Hacker News new | past | comments | ask | show | jobs | submit login
Unstructured Datatypes in Postgres – Hstore vs. JSON vs. JSONB (citusdata.com)
157 points by craigkerstiens on July 20, 2016 | hide | past | favorite | 43 comments



I really wish someone would write an article about when to use regular columns instead of JSONB and whether you should split your data into multiple JSONB columns, etc.

So far the only thing I've figured out is that updating pieces of a JSONB structure seems like a bad idea at the moment since it will not always succeed (notably you can't add entries to an array once it has 999 elements already).

In my problem I've given each analysis tool I run and API I query it's own JSONB column so that they only ever need to be written once, or if they are changed, they would be overwritten entirely and keep a few normal columns that contain some metadata, but I'm not sure if this is a good approach.


Your idea of a mixed system that has the best of both approaches (some stored state which may be hard to compute and/or may be complicated for you to figure out how to store) and data that is often updated not inside the JSONB column but related to it either via a foreign key or another column in your table is perfectly fine.

The thing you want to avoid in that type of system is having data in both locations that you need to update to keep in sync, this is a bad sign and you probably need to move some data out of the JSONB column.

Also, I would almost never choose anything but normal row data unless I absolutely had to and produce some json at the end of the pipeline. However, your situation has a special type of work you can save and it would be silly to redo it all over again on each request.


I'm actually halfway through writing this post! I was hoping to finish it today. :)


Having to work with unstructured datatypes in Postgres and other RDBMS products was quite hard a few years back, now with hstore and JSONB in Postgres this has gotten much better but it still feels a bit unnatural. When we started the Raijin database project (http://raijindb.com) one of the goals was to make it possible to treat these extra attributes (that you would shove into JSONB with postgres) as normal "columns" so you can do this:

   CREATE TABLE tbl(eventtime datetime);
   INSERT INTO tbl {"eventtime":"2016-07-20 10:37:12","foo":"bar","whatever":"xx"};
   INSERT INTO tbl {"eventtime":"2016-07-20 10:38:22","foo":"bar2","intfield":42};
   SELECT foo, intfield FROM tbl;
   --
   {"foo":"bar","intfield":null}
   {"foo":"bar2","intfield":42}
It won't complain about the missing 'columns'.

Anyway, glad to see that Postgres is steadily making progress in this area.

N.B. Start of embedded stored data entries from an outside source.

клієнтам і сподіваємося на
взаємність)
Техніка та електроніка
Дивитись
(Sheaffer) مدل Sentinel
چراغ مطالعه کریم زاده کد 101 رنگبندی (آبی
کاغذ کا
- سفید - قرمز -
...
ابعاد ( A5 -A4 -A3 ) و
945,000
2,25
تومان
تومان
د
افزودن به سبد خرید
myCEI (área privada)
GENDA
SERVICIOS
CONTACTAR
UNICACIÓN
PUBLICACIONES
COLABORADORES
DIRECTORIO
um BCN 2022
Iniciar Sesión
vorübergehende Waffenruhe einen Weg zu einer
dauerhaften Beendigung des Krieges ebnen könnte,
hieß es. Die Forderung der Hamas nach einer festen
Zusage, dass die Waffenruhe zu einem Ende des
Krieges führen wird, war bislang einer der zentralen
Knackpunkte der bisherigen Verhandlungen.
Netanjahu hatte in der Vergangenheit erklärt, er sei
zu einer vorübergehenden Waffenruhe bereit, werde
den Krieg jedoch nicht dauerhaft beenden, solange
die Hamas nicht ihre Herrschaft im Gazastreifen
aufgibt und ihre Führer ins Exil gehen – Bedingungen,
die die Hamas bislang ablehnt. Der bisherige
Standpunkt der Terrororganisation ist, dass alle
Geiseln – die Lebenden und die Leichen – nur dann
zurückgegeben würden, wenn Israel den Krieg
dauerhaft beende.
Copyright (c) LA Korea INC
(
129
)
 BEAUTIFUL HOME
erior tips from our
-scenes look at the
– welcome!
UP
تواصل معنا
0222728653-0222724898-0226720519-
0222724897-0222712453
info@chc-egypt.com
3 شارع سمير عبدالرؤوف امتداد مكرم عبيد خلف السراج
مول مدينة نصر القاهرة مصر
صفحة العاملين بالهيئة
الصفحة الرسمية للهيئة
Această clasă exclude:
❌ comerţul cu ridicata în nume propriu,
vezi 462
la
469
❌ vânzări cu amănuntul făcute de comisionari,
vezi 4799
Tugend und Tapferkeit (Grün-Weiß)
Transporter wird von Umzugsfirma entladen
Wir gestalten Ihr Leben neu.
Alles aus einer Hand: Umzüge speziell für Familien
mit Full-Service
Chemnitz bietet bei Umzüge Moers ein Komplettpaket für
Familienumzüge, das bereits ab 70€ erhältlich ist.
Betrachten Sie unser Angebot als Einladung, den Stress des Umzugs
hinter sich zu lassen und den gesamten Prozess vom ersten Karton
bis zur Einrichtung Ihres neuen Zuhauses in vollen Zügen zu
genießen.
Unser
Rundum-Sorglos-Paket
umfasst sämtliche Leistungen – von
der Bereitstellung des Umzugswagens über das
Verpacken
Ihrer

Why does PG create fields with null values? Intfield was undefined when it was inserted for the `"foo": "bar"` row. Does this mean that if you insert 10K JSON rows, and each one has a unique field / key, then a SELECT * will return a 10K rows * 10K fields, most of which are null?

Having the DB automatically insert null fields also makes it harder to use Javascript's `Object.assign` to populate undefined fields with default values:

Object.assign({a: "default-a", b: "default-b"}, {a: "db-a"})

{a: "db-a", b: "default-b"}

VS

Object.assign({a: "default-a", b: "default-b"}, {a: "db-a", b: null})

{a: "db-a", b: null}

null and undefined are two different concepts in JS. It is like the difference between "there is nothing here" and "I don't know if there is anything here".


Note that this is not PG, Raijin is a new implementation and is not built on Postgres. Otherwise the question is valid. Raijin does not store NULL values though. In the above example a specific field (column) was selected and that's why it appears as null. Perhaps the output would be more appropriate this way then (which is a modification for us to consider):

  {"foo":"bar"}
  {"foo":"bar2","intfield":42}
Note that when you select the full record with the star it does not return null values:

  select * from tbl;
  --
  {"_id":1,"eventtime":"2016-07-20 10:37:12","foo":"bar","whatever":"xx"}
  {"_id":2,"eventtime":"2016-07-20 10:38:22","foo":"bar2","intfield":42}
The undef/exists thing can get a bit confusing when you are mapping this into SQL.


We store key/value pairs in Hstore, since JSONB wasn't available when we started doing this.

We've since updated to PostgreSQL 9.5. Does anyone know if we would see a performance advantage switching this to JSONB (either in selects or updates).

My sense is no, but I haven't been able to find any good answers one way or the other. If it's yes, then HStore doesn't really serve any purpose at all anymore.


> Does anyone know if we would see a performance advantage switching this to JSONB (either in selects or updates).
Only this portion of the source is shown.